The Biggest Loser – Rock On
Previously! On The Biggest Loser! Margie stood! The White team camped! Reds and Blacks plotted! Hamish sooked!
“Sometimes I feel like throwing my hands up in the air…” when I see how hard Shannan is working on exploiting the Hamish/Michelle connection.
Where were we? That’s right, Temptation. Simon chose his second barbie last night and, after exhaustive recaps of how we got to this point, we will see what he has chosen. It’s immunity! Margie seems genuinely pleased that he didn’t have to take on too many calories to get it.
Storm footage takes us to the White team, who have been camping for “nearly a week”. Selena is thinking of leaving the competition because she doesn’t handle change well. “I have a lot of demons to battle.” Michelle and Kasey try to motivate her to stay. I think providing moral support to Selena is probably one of the biggest calorie expenditures Michelle and Kasey have got going for them at the moment. They need her to stay.
We are promised that we will see some Hamish love-motivation footage next, so I’m going to go to my happy place and I’ll pick this up again when we move on.
I will use this interlude to say that there is a tight, 30 minute show in here somewhere. Perhaps there’s an editor-Commando out there somewhere who could teach the production team to trim some fat when it comes to presenting snappy entertainment. Constant flashbacks, montages and previewing/recapping have created a bloat-fest. Sure, it means more opportunity for ad revenue, but I find myself drifting off and even – oh, the irony! – raiding the fridge.
Tiffiny opens the gym of life again today, and accessorises her warriors with mud stripes on their faces. Michelle then has a cry because she thinks Selena is a black hole for Tiffiny’s attention. She’s right, of course. In a surprise twist, she interviews that she misses Hamish. Look, I’m guessing that there was somebody behind the scenes prompting the revelation, but it works a lot better than Shannan’s relentless nagging of Hamish to achieve the same result.

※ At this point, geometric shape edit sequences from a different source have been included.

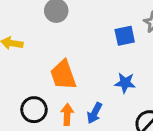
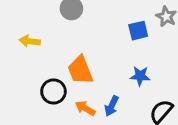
black circle: (34, 110) -> (53, 91), moved
orange arrow: (67, 115) -> (85, 108), turned -60

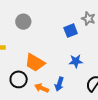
orange trapezoid: (80, 70) -> (35, 63), turned -30

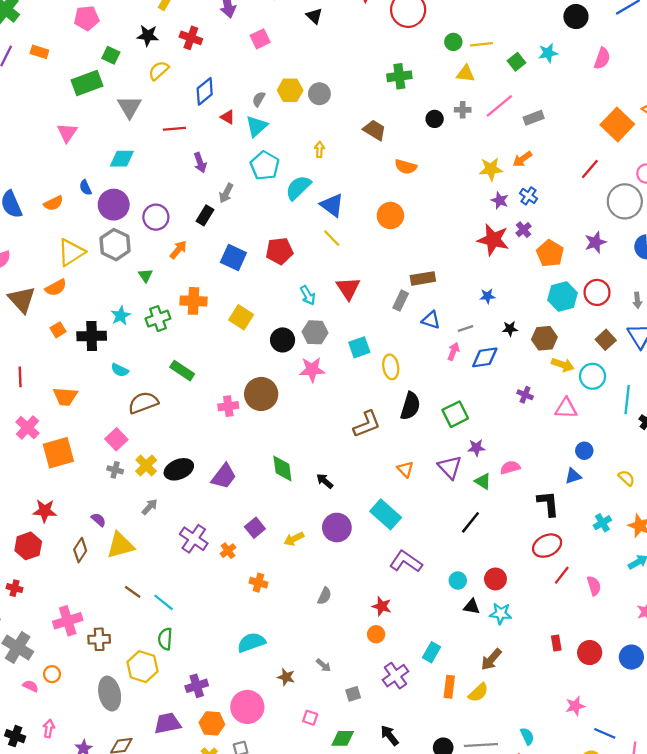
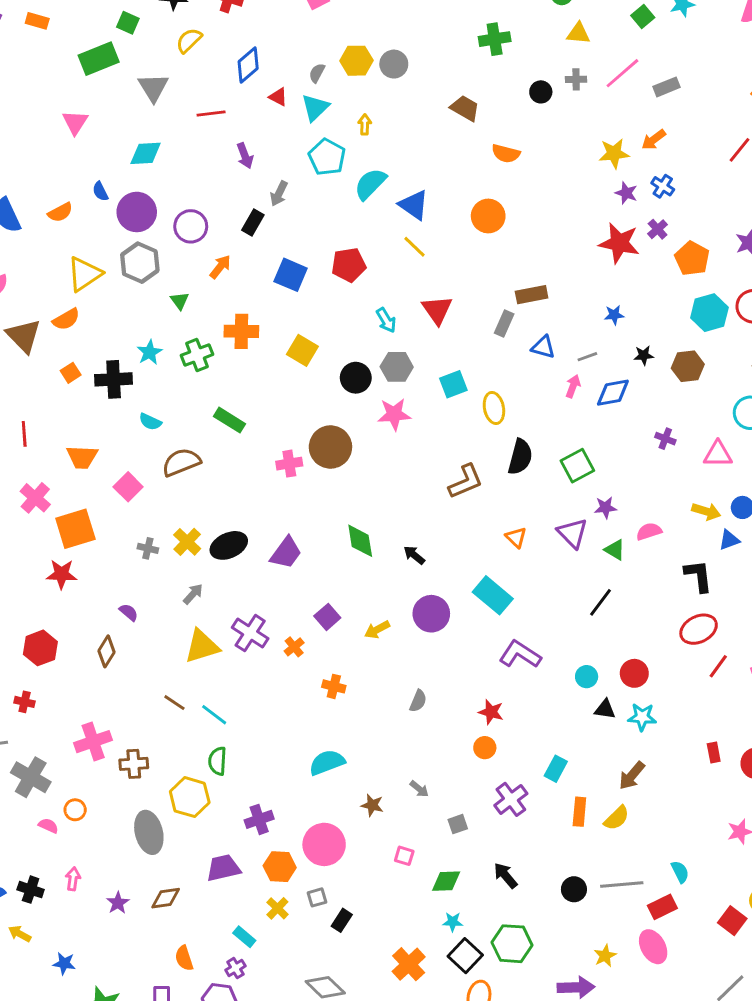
yellow arrow: (319, 149) -> (365, 124), moved
yellow arrow: (563, 365) -> (706, 511), moved
pink square: (116, 439) -> (128, 487), moved
red star: (45, 511) -> (62, 574), moved
yellow triangle: (120, 545) -> (202, 646), moved

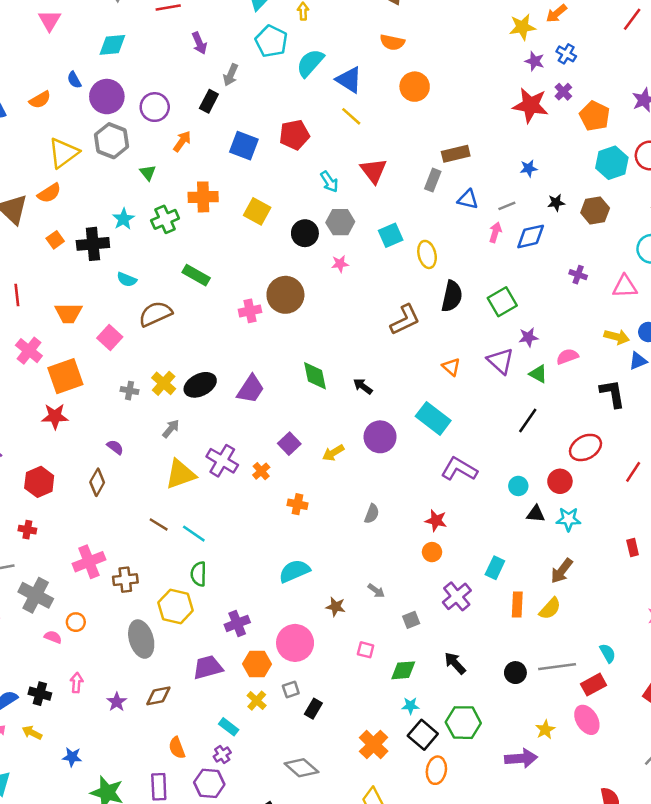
orange semicircle: (506, 154) -> (392, 42), moved
pink star: (394, 414) -> (340, 264), size x0.6
red ellipse: (699, 629) -> (585, 447), moved

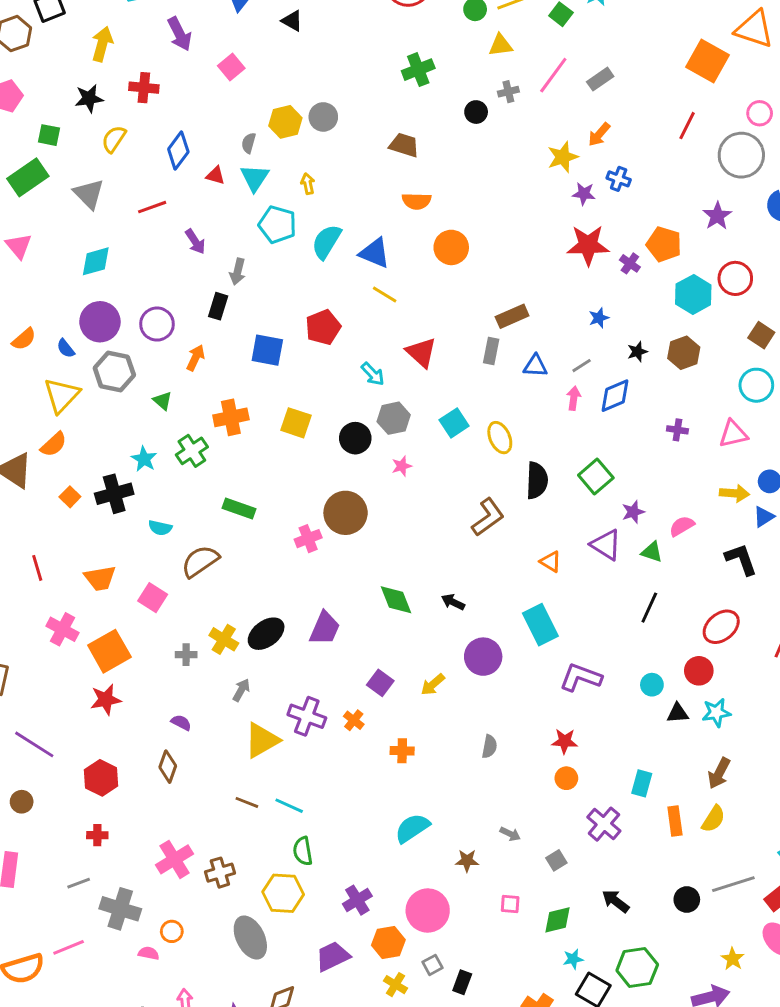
blue semicircle: (74, 80) -> (66, 348), moved
purple cross: (563, 92) -> (630, 263), moved
cyan rectangle: (433, 418) -> (540, 625), turned 36

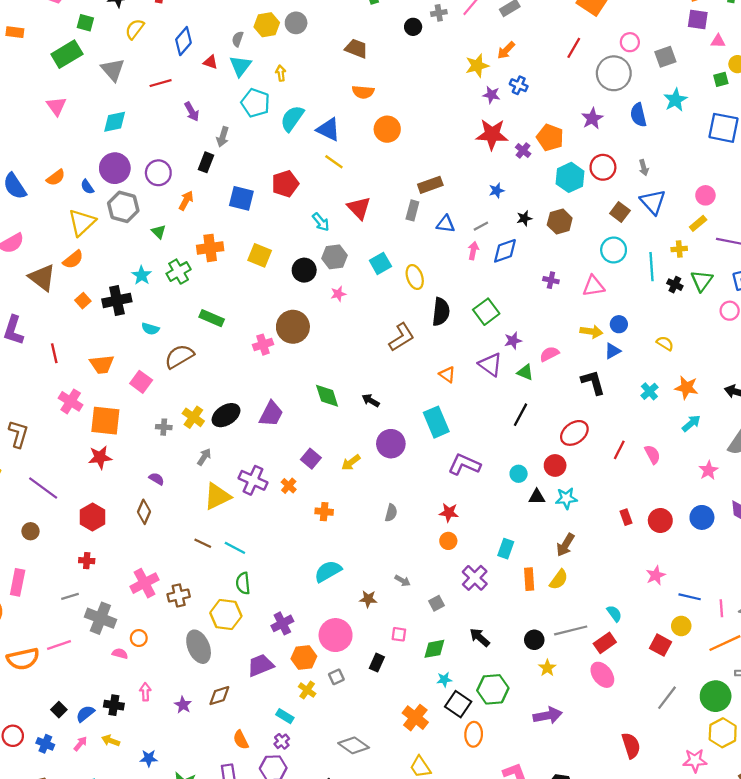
orange square: (109, 651) -> (105, 421), turned 32
yellow star: (733, 959) -> (547, 668), moved
black rectangle: (462, 982) -> (377, 663), moved

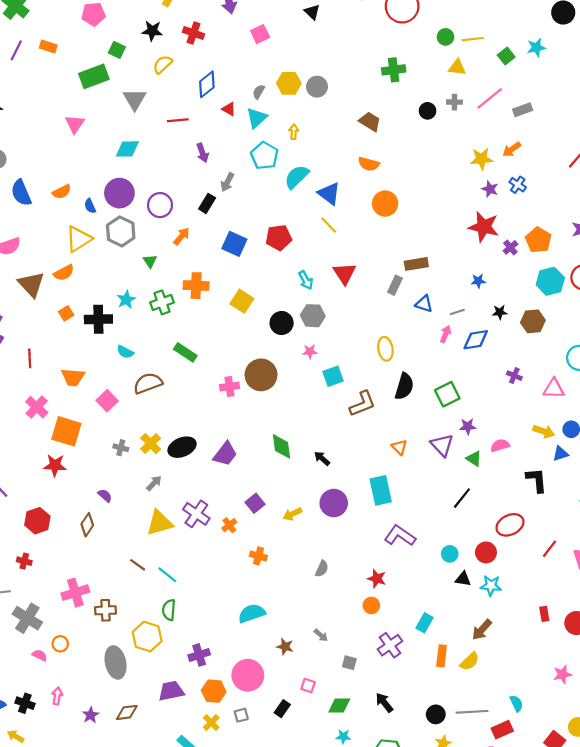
cyan square: (380, 263) -> (333, 376), moved
gray square: (437, 603) -> (349, 663), turned 32

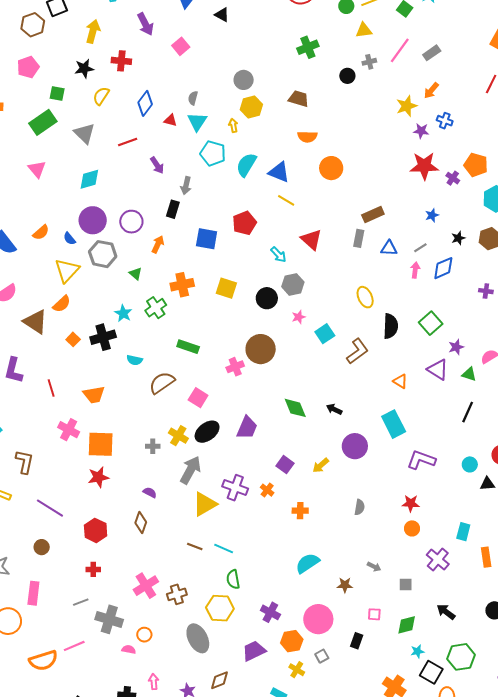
yellow hexagon: (289, 83) -> (251, 107), moved
pink square: (107, 401) -> (198, 398), moved
gray arrow: (154, 483) -> (190, 470), size x1.8
purple cross: (199, 655) -> (270, 612), turned -30

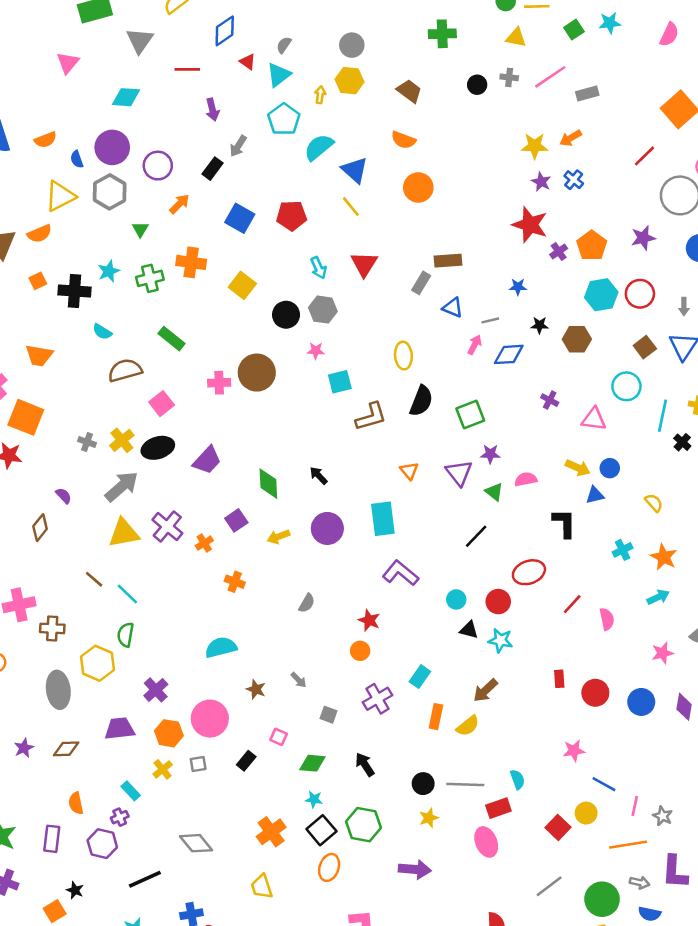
green diamond: (295, 408) -> (268, 484), moved

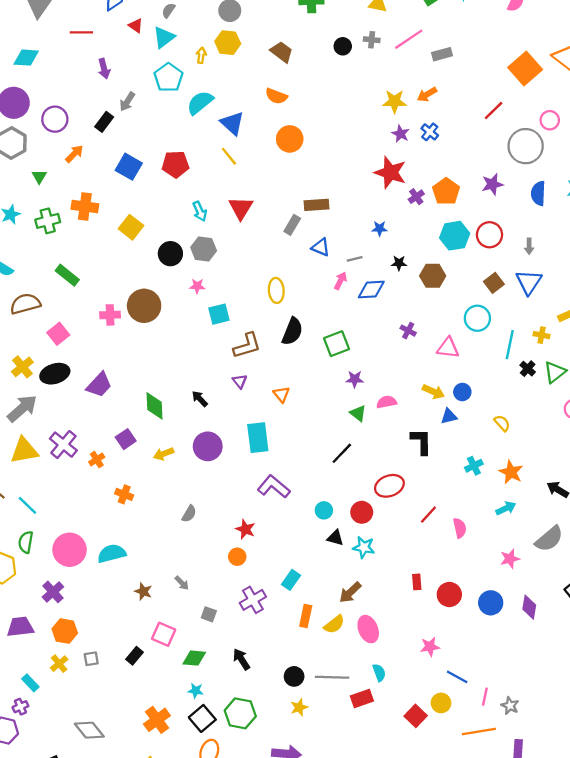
purple triangle: (459, 473) -> (240, 381), moved, size x0.6
pink circle: (210, 719) -> (70, 550), moved
pink square: (279, 737) -> (164, 634), size x1.5
pink ellipse: (486, 842) -> (368, 629), moved

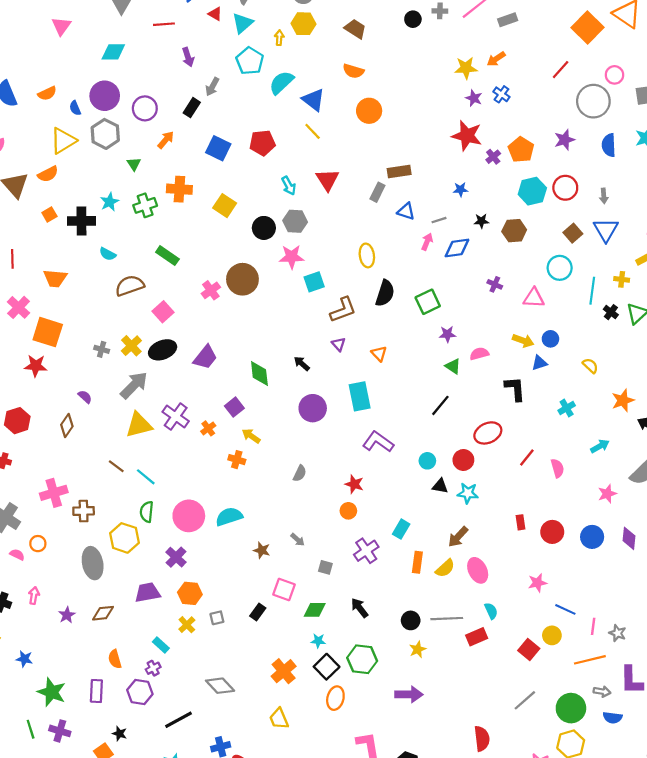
pink star: (197, 286) -> (292, 257), size x1.6
pink cross: (110, 315) -> (211, 290), turned -30
yellow arrow: (164, 454) -> (251, 436), moved, turned 60
orange star: (511, 472) -> (623, 400), moved, turned 30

Michelle takes the Red team swimming. Man, I like Margie! She interviews that she stopped swimming a few years back “purely because I thought I might need Sea Shepherd to come and protect me”. That kind of self-deprecation can be a continual reinforcement of negativity – I’ll put myself down before you can – but it’s a lot more appealing than the self-pity we see in some others.
I’m guessing the Black team is still in the competition. Either we didn’t see them or I was off on a snack run…
Challenge – Quarry
Today teams will break rocks and fill an opponent’s basket. The winning team gets to remove another team’s trainer, and make phone calls home to friends and family. Video phone calls! Hayles doesn’t tell us yet if Hamish is exempt from being the target of the winning team. I guess if he is, and Shannan is removed, then that quality Luke time might be on the cards, as suggested by mkm on yesterday’s post.
In another twist, the Blacks choose the Red team’s competitor, and vice versa. Reds decide on Graham. Simon has to make the decision for the Blacks as Alex “refused” and “Graham just closed his eyes”. That’s a bit of a “dog bites man” headline, isn’t it? Get back to us when Graham opens his eyes. Lisa is chosen for the Reds. “This is bullshit” is her response. Lydia interviews that Lisa was chosen because she’s not as strong as the other two. Well, duh. Isn’t that why the Reds chose Graham?
Hamish’s rock-breaking strategy is to think “just break apart rock, break apart!”. Yeah, use the force, Hamish. Fortunately he has a sledge-hammer as backup. Lisa puts her first two buckets into Hamish’s basket. Graham adds his to the total and is feeling confident as he takes his second load up. Hamish is stockpiling rocks before taking any buckets up. When he finally takes the walk, he focusses on targeting Red. He reacts to Margie’s “why did you pick on Red?” comment as though it is the most vicious sledge known to man. He sooks to Simon about it, rather sensibly saying “don’t worry about it” when Simon asks what Margie said. He must have realised that repeating what Margie actually said would undermine his position.
Unsurprisingly, Hamish is first out. He feels disappointed to be first out, but he’s had a bit of experience at that, right? Should be getting used to it by now. Lisa is now counting on Graham to revert to his usual M.O. of slowing down and giving up. He interviews – with eyes open! – that he wants to prove he can meet his goals. This is a pretty good signal that he wins, I reckon. Lisa drops her bucket into the Black team’s basket. Oh, shivers, indeed.
Black wins. Margie is “filthy” at Simon and suggests she might change her mind about how she uses her power at the weigh-in. And, in an Oprah-esque twist, EVERYBODY gets a video call! But who will lose their trainer? If Black don’t choose Hamish, I’ll spit.
We won’t know until Monday. Monday, you guys! But before this, we are going to be treated to an extended look at Luke’s departure. Because that won’t suck.